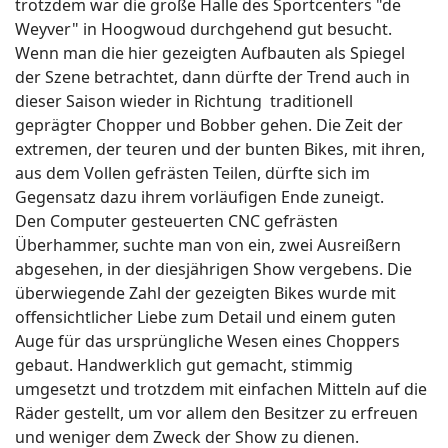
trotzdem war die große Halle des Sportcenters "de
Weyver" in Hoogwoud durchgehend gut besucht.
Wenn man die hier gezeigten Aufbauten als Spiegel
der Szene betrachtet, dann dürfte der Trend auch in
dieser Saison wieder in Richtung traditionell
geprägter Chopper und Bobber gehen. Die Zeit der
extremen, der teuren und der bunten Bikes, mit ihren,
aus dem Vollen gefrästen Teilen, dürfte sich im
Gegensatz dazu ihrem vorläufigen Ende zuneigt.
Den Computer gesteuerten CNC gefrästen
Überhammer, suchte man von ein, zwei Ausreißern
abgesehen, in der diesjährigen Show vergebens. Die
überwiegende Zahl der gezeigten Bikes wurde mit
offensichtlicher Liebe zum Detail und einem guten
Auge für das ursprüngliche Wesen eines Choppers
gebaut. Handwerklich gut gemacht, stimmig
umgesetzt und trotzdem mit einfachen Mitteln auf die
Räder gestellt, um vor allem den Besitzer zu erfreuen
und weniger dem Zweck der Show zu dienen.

· · · ·

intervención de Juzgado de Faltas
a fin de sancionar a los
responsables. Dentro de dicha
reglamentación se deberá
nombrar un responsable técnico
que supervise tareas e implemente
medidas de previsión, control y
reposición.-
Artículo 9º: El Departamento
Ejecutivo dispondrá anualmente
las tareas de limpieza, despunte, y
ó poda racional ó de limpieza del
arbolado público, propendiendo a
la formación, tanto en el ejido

· · · ·

▶ Exercise
Copy out, exactly and alone, the lines of the entries above between the ones holding "arbolado público, propendiendo a" and "la formación, tanto en el ejido", inclusive.

▶ Answer to the exercise
arbolado público, propendiendo a
la formación, tanto en el ejido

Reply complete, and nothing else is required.